Given the tangible dangers that such hazardous materials pose to employees and visitors, every workplace be focused on fire safety as a top priority, and it should be included in regular risk assessments. However, such fires can occur even when everything is in its proper place, too. Warehouses are known to be at a particularly high risk of fire due to the large quantities of stock and materials they often hold (paper, for example). For this reason, it’s vital to ensure that proper procedures are also in place – which we’ll come onto in just a moment.
3. Lack of staff training
It’s an unavoidable fact of life that accidents happen. Perfectly serviceable equipment might burn out unexpectedly, or certain materials might turn out to be suddenly flammable. While not all fires have a perpetrator (accidental or not), proper training for all staff is vital for both dealing with these circumstances, and avoiding them in the first place. This can prevent innocent mistakes that might later turn out to be catastrophic – for example, unknowingly blocking the vents of electrical equipment that requires air to keep itself cool, or unwitting improper storage of the materials like we mentioned above.

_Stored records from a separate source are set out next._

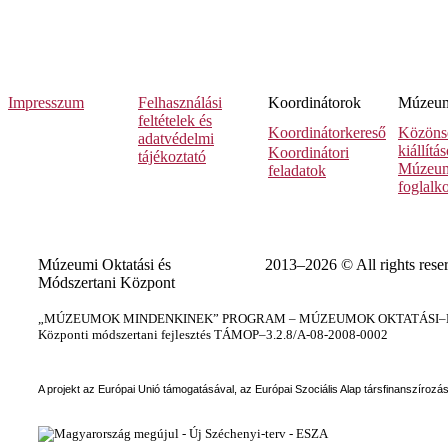
Impresszum
Felhasználási
Koordinátorok
Múzeumi
feltételek és
Koordinátorkereső
Közöns
adatvédelmi
kiállítá
Koordinátori
tájékoztató
Múzeum
feladatok
foglalk
Múzeumi Oktatási és
2013–2026 © All rights rese
Módszertani Központ
„MÚZEUMOK MINDENKINEK” PROGRAM – MÚZEUMOK OKTATÁSI–KÉ
Központi módszertani fejlesztés TÁMOP–3.2.8/A-08-2008-0002
A projekt az Európai Unió támogatásával, az Európai Szociális Alap társfinanszírozá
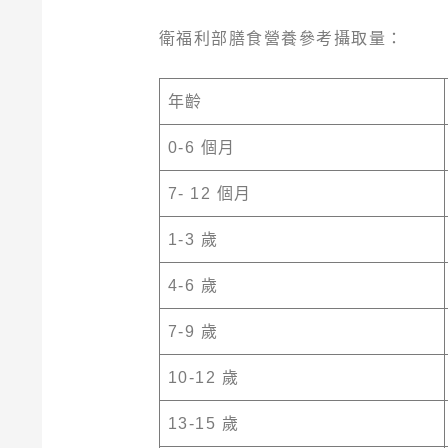
衛福利部膳食營養參考攝取量：
年齡
0-6 個月
7- 12 個月
1-3 歲
4-6 歲
7-9 歲
10-12 歲
13-15 歲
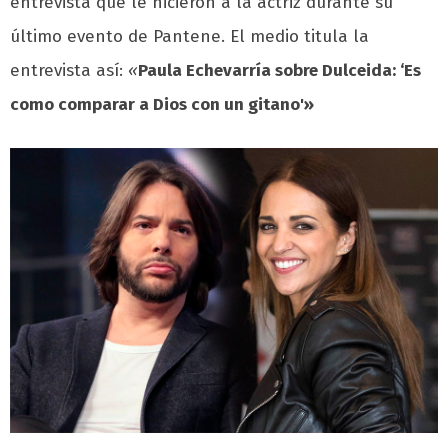
entrevista que le hicieron a la actriz durante su
último evento de Pantene. El medio titula la
entrevista así:
«
Paula Echevarría sobre Dulceida: ‘Es
como comparar a Dios con un gitano'»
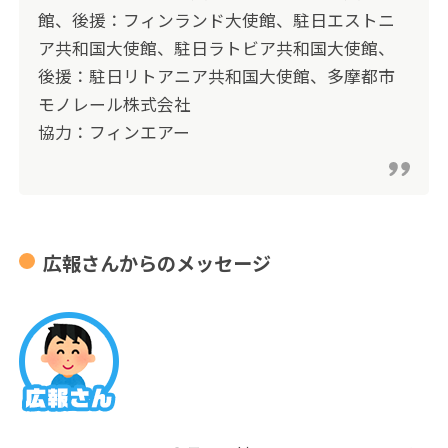
館、後援：フィンランド大使館、駐日エストニ
ア共和国大使館、駐日ラトビア共和国大使館、
後援：駐日リトアニア共和国大使館、多摩都市
モノレール株式会社
協力：フィンエアー
広報さんからのメッセージ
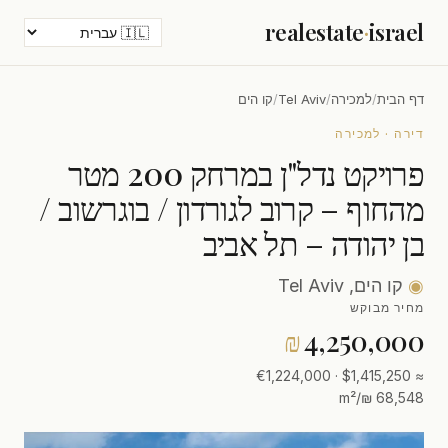
realestate
·
israel
דף הבית
/
למכירה
/
Tel Aviv
/
קו הים
דירה · למכירה
פרויקט נדל"ן במרחק 200 מטר
מהחוף – קרוב לגורדון / בוגרשוב /
בן יהודה – תל אביב
◉
קו הים, Tel Aviv
מחיר מבוקש
₪
4,250,000
≈ $1,415,250 · €1,224,000
68,548 ₪/m²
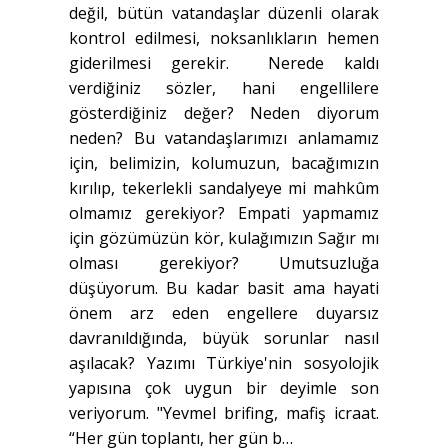
değil, bütün vatandaşlar düzenli olarak
kontrol edilmesi, noksanlıkların hemen
giderilmesi gerekir. Nerede kaldı
verdiğiniz sözler, hani engellilere
gösterdiğiniz değer? Neden diyorum
neden? Bu vatandaşlarımızı anlamamız
için, belimizin, kolumuzun, bacağımızın
kırılıp, tekerlekli sandalyeye mi mahkûm
olmamız gerekiyor? Empati yapmamız
için gözümüzün kör, kulağımızın Sağır mı
olması gerekiyor? Umutsuzluğa
düşüyorum. Bu kadar basit ama hayati
önem arz eden engellere duyarsız
davranıldığında, büyük sorunlar nasıl
aşılacak? Yazımı Türkiye'nin sosyolojik
yapısına çok uygun bir deyimle son
veriyorum. "Yevmel brifing, mafiş icraat.
“Her gün toplantı, her gün b…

Naturally, educating staff on the nature of various flammable materials should be an absolute top priority when it comes to training them on proper procedure.
If a fire does still somehow occur, it’s also vital to ensure that everyone is aware of the proper procedure. First of all, the relevant personnel need to be alerted to the fire so that remedial action can potentially be taken (for example, using the fire extinguisher), while everyone else needs to be aware of evacuation procedure; the quickest, safest way to exit the building. Under no circumstances should they be left to work it out for themselves. This can expose them to considerable risk, and be taken as an act of negligence on behalf of the employer!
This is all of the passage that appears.